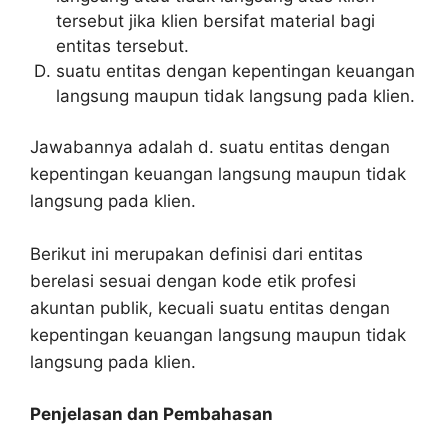
tersebut jika klien bersifat material bagi
entitas tersebut.
suatu entitas dengan kepentingan keuangan
langsung maupun tidak langsung pada klien.
Jawabannya adalah d. suatu entitas dengan
kepentingan keuangan langsung maupun tidak
langsung pada klien.
Berikut ini merupakan definisi dari entitas
berelasi sesuai dengan kode etik profesi
akuntan publik, kecuali suatu entitas dengan
kepentingan keuangan langsung maupun tidak
langsung pada klien.
Penjelasan dan Pembahasan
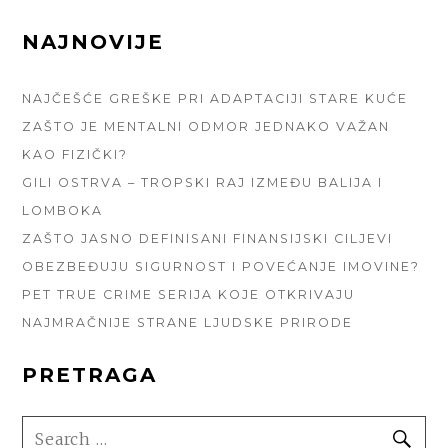
FOOTER
NAJNOVIJE
SIDEBAR
NAJČEŠĆE GREŠKE PRI ADAPTACIJI STARE KUĆE
ZAŠTO JE MENTALNI ODMOR JEDNAKO VAŽAN
KAO FIZIČKI?
GILI OSTRVA – TROPSKI RAJ IZMEĐU BALIJA I
LOMBOKA
ZAŠTO JASNO DEFINISANI FINANSIJSKI CILJEVI
OBEZBEĐUJU SIGURNOST I POVEĆANJE IMOVINE?
PET TRUE CRIME SERIJA KOJE OTKRIVAJU
NAJMRAČNIJE STRANE LJUDSKE PRIRODE
PRETRAGA
SEARCH
SE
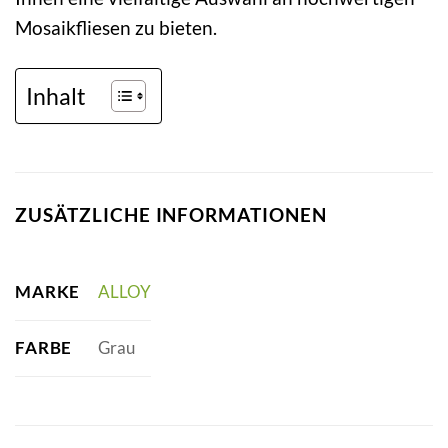
Mosaikfliesen zu bieten.
Inhalt
ZUSÄTZLICHE INFORMATIONEN
MARKE
ALLOY
FARBE
Grau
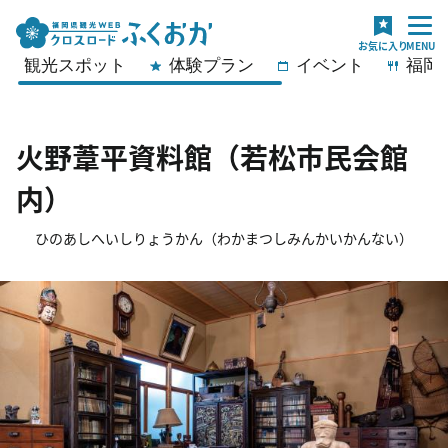
観光スポット
体験プラン
イベント
福岡
火野葦平資料館（若松市民会館
内）
ひのあしへいしりょうかん（わかまつしみんかいかんない）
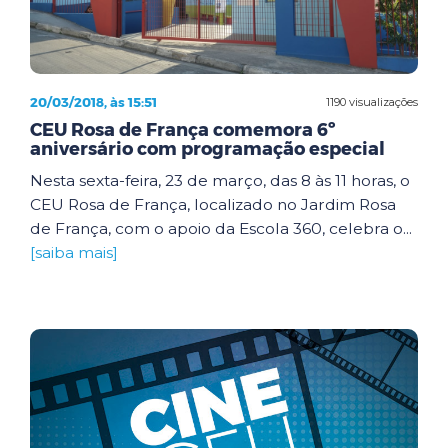
20/03/2018, às 15:51
1190 visualizações
CEU Rosa de França comemora 6º
aniversário com programação especial
Nesta sexta-feira, 23 de março, das 8 às 11 horas, o
CEU Rosa de França, localizado no Jardim Rosa
de França, com o apoio da Escola 360, celebra o...
[saiba mais]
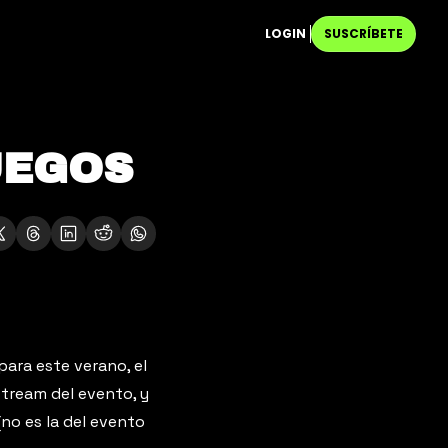
LOGIN
SUSCRÍBETE
UEGOS
ara este verano, el 
stream del evento, y 
(no es la del evento 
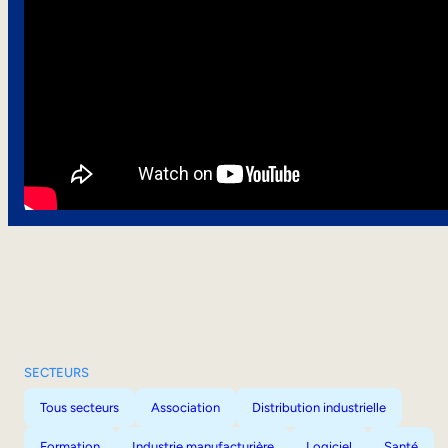
SECTEURS
Tous secteurs
Association
Distribution industrielle
Formation
Industrie manufacturière
Logiciel
Santé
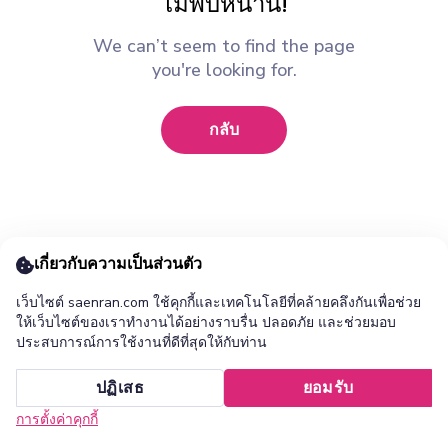
ไม่พบหน้านี้!
We can’t seem to find the page
you're looking for.
กลับ
เกี่ยวกับความเป็นส่วนตัว
เว็บไซต์ saenran.com ใช้คุกกี้และเทคโนโลยีที่คล้ายคลึงกันเพื่อช่วย
ให้เว็บไซต์ของเราทำงานได้อย่างราบรื่น ปลอดภัย และช่วยมอบ
ประสบการณ์การใช้งานที่ดีที่สุดให้กับท่าน
เพิ่ม ร้านแสนล้าน แอปไปยังหน้าจอหลักของคุณ ?
ปฏิเสธ
ยอมรับ
ยกเลิก
ติดตั้ง
การตั้งค่าคุกกี้
หน้าแรก
หมวดหมู่
รายการโปรด
เข้าสู่ระบบ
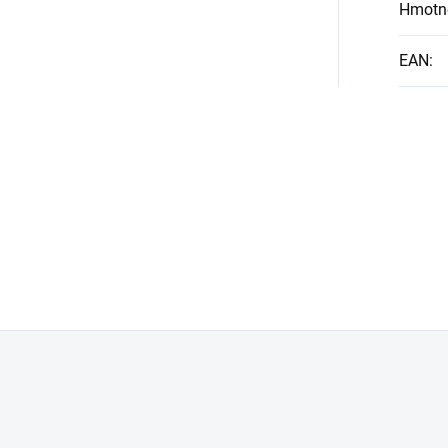
Hmotn
EAN
:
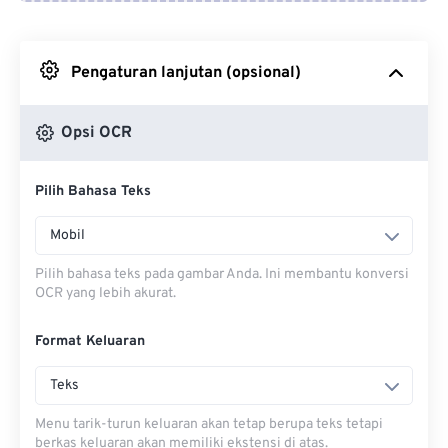
Dari Google Drive
Pengaturan lanjutan (opsional)
Dari OneDrive
Opsi OCR
Dari Url
Pilih Bahasa Teks
Mobil
Pilih bahasa teks pada gambar Anda. Ini membantu konversi
OCR yang lebih akurat.
Format Keluaran
Teks
Menu tarik-turun keluaran akan tetap berupa teks tetapi
berkas keluaran akan memiliki ekstensi di atas.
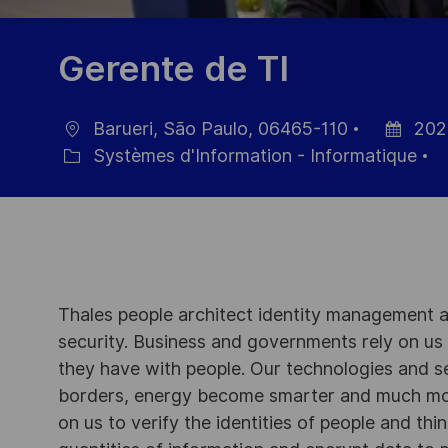
Gerente de TI
Barueri, São Paulo, 06465-110
202
localisation
Date
Systèmes d'Information - Informatique
Catégorie
d’affichag
Thales people architect identity management an
security. Business and governments rely on us to
they have with people. Our technologies and s
borders, energy become smarter and much mor
on us to verify the identities of people and thi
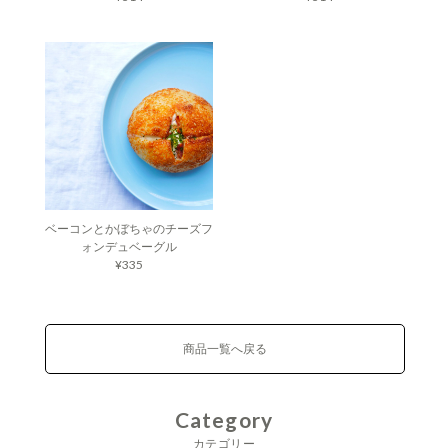
ベーコンとかぼちゃのチーズフ
ォンデュベーグル
¥335
商品一覧へ戻る
Category
カテゴリー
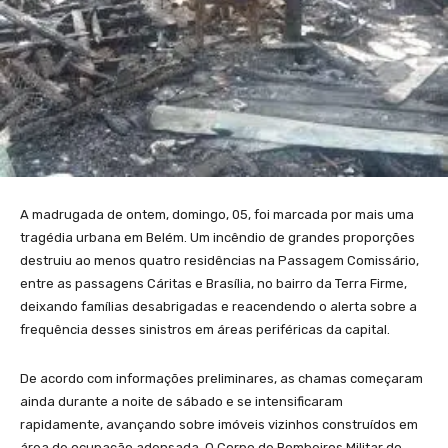
A madrugada de ontem, domingo, 05, foi marcada por mais uma
tragédia urbana em Belém. Um incêndio de grandes proporções
destruiu ao menos quatro residências na Passagem Comissário,
entre as passagens Cáritas e Brasília, no bairro da Terra Firme,
deixando famílias desabrigadas e reacendendo o alerta sobre a
frequência desses sinistros em áreas periféricas da capital.
De acordo com informações preliminares, as chamas começaram
ainda durante a noite de sábado e se intensificaram
rapidamente, avançando sobre imóveis vizinhos construídos em
área de ocupação adensada. O Corpo de Bombeiros Militar do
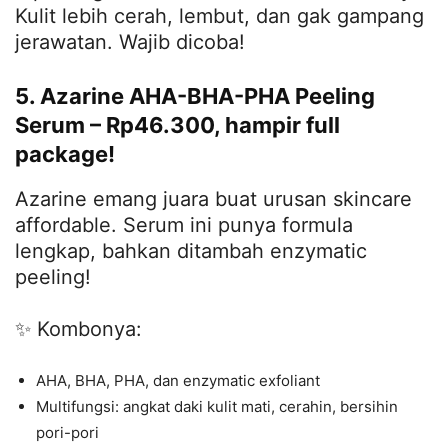
Kulit lebih cerah, lembut, dan gak gampang
jerawatan. Wajib dicoba!
5. Azarine AHA-BHA-PHA Peeling
Serum – Rp46.300, hampir full
package!
Azarine emang juara buat urusan skincare
affordable. Serum ini punya formula
lengkap, bahkan ditambah enzymatic
peeling!
✨ Kombonya:
AHA, BHA, PHA, dan enzymatic exfoliant
Multifungsi: angkat daki kulit mati, cerahin, bersihin
pori-pori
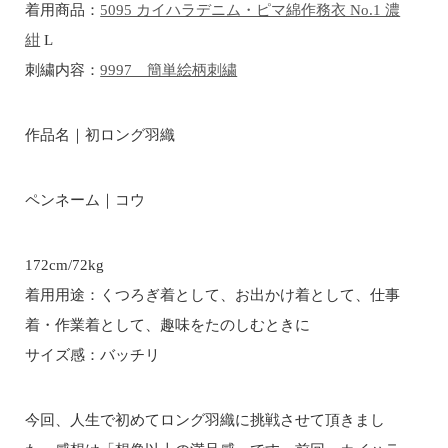
着用商品：
5095 カイハラデニム・ピマ綿作務衣 No.1 濃
紺
L
刺繍内容：
9997 簡単絵柄刺繍
作品名｜初ロング羽織
ペンネーム｜コウ
172cm/72kg
着用用途：くつろぎ着として、お出かけ着として、仕事
着・作業着として、趣味をたのしむときに
サイズ感：バッチリ
今回、人生で初めてロング羽織に挑戦させて頂きまし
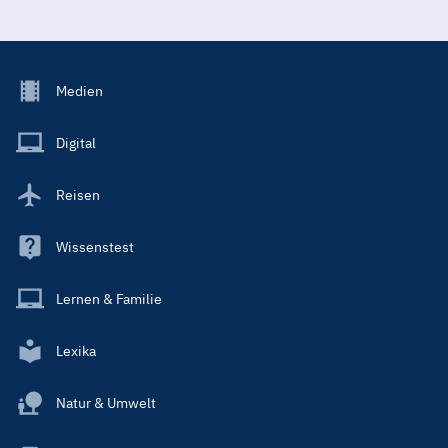
Footer
Medien
Menu
Main
Digital
Reisen
Wissenstest
Lernen & Familie
Lexika
Natur & Umwelt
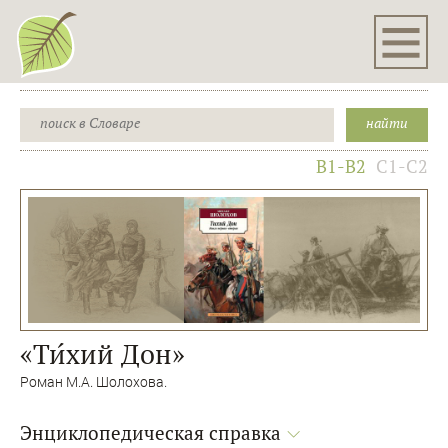
B1-B2
C1-C2
«Ти́хий Дон»
Роман М.А. Шолохова.
Энциклопедическая справка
==============================
EXERCISE DETAILS: Transcribe every line in the entries above, taking out only the images.

EXERCISE OUTPUT:
tersebut jika klien bersifat material bagi
entitas tersebut.
suatu entitas dengan kepentingan keuangan
langsung maupun tidak langsung pada klien.
Jawabannya adalah d. suatu entitas dengan
kepentingan keuangan langsung maupun tidak
langsung pada klien.
Berikut ini merupakan definisi dari entitas
berelasi sesuai dengan kode etik profesi
akuntan publik, kecuali suatu entitas dengan
kepentingan keuangan langsung maupun tidak
langsung pada klien.
Penjelasan dan Pembahasan
FOOTER
NAJNOVIJE
SIDEBAR
NAJČEŠĆE GREŠKE PRI ADAPTACIJI STARE KUĆE
ZAŠTO JE MENTALNI ODMOR JEDNAKO VAŽAN
KAO FIZIČKI?
GILI OSTRVA – TROPSKI RAJ IZMEĐU BALIJA I
LOMBOKA
ZAŠTO JASNO DEFINISANI FINANSIJSKI CILJEVI
OBEZBEĐUJU SIGURNOST I POVEĆANJE IMOVINE?
PET TRUE CRIME SERIJA KOJE OTKRIVAJU
NAJMRAČNIJE STRANE LJUDSKE PRIRODE
PRETRAGA
SEARCH
SE
Mosaikfliesen zu bieten.
Inhalt
ZUSÄTZLICHE INFORMATIONEN
MARKE
ALLOY
FARBE
Grau
観光スポット
体験プラン
イベント
福岡
火野葦平資料館（若松市民会館
内）
ひのあしへいしりょうかん（わかまつしみんかいかんない）
20/03/2018, às 15:51
1190 visualizações
CEU Rosa de França comemora 6º
aniversário com programação especial
Nesta sexta-feira, 23 de março, das 8 às 11 horas, o
CEU Rosa de França, localizado no Jardim Rosa
de França, com o apoio da Escola 360, celebra o...
[saiba mais]
LOGIN
SUSCRÍBETE
UEGOS
ara este verano, el 
stream del evento, y 
(no es la del evento 
SECTEURS
Tous secteurs
Association
Distribution industrielle
Formation
Industrie manufacturière
Logiciel
Santé
ไม่พบหน้านี้!
We can’t seem to find the page
you're looking for.
กลับ
เกี่ยวกับความเป็นส่วนตัว
เว็บไซต์ saenran.com ใช้คุกกี้และเทคโนโลยีที่คล้ายคลึงกันเพื่อช่วย
ให้เว็บไซต์ของเราทำงานได้อย่างราบรื่น ปลอดภัย และช่วยมอบ
ประสบการณ์การใช้งานที่ดีที่สุดให้กับท่าน
เพิ่ม ร้านแสนล้าน แอปไปยังหน้าจอหลักของคุณ ?
ปฏิเสธ
ยอมรับ
ยกเลิก
ติดตั้ง
การตั้งค่าคุกกี้
หน้าแรก
หมวดหมู่
รายการโปรด
เข้าสู่ระบบ
Hmotn
EAN
:
Dari Google Drive
Pengaturan lanjutan (opsional)
Dari OneDrive
Opsi OCR
Dari Url
Pilih Bahasa Teks
Mobil
Pilih bahasa teks pada gambar Anda. Ini membantu konversi
OCR yang lebih akurat.
Format Keluaran
Teks
Menu tarik-turun keluaran akan tetap berupa teks tetapi
berkas keluaran akan memiliki ekstensi di atas.
Gerente de TI
Barueri, São Paulo, 06465-110
202
localisation
Date
Systèmes d'Information - Informatique
Catégorie
d’affichag
Thales people architect identity management an
security. Business and governments rely on us to
they have with people. Our technologies and s
borders, energy become smarter and much mor
on us to verify the identities of people and thi
ベーコンとかぼちゃのチーズフ
ォンデュベーグル
¥335
商品一覧へ戻る
Category
カテゴリー
A madrugada de ontem, domingo, 05, foi marcada por mais uma
tragédia urbana em Belém. Um incêndio de grandes proporções
destruiu ao menos quatro residências na Passagem Comissário,
entre as passagens Cáritas e Brasília, no bairro da Terra Firme,
deixando famílias desabrigadas e reacendendo o alerta sobre a
frequência desses sinistros em áreas periféricas da capital.
De acordo com informações preliminares, as chamas começaram
ainda durante a noite de sábado e se intensificaram
rapidamente, avançando sobre imóveis vizinhos construídos em
área de ocupação adensada. O Corpo de Bombeiros Militar do
Kulit lebih cerah, lembut, dan gak gampang
jerawatan. Wajib dicoba!
5. Azarine AHA-BHA-PHA Peeling
Serum – Rp46.300, hampir full
package!
Azarine emang juara buat urusan skincare
affordable. Serum ini punya formula
lengkap, bahkan ditambah enzymatic
peeling!
✨ Kombonya:
AHA, BHA, PHA, dan enzymatic exfoliant
Multifungsi: angkat daki kulit mati, cerahin, bersihin
pori-pori
着用商品：
5095 カイハラデニム・ピマ綿作務衣 No.1 濃
紺
L
刺繍内容：
9997 簡単絵柄刺繍
作品名｜初ロング羽織
ペンネーム｜コウ
172cm/72kg
着用用途：くつろぎ着として、お出かけ着として、仕事
着・作業着として、趣味をたのしむときに
サイズ感：バッチリ
今回、人生で初めてロング羽織に挑戦させて頂きまし
Footer
Medien
Menu
Main
Digital
Reisen
Wissenstest
Lernen & Familie
Lexika
Natur & Umwelt
B1-B2
C1-C2
«Ти́хий Дон»
Роман М.А. Шолохова.
Энциклопедическая справка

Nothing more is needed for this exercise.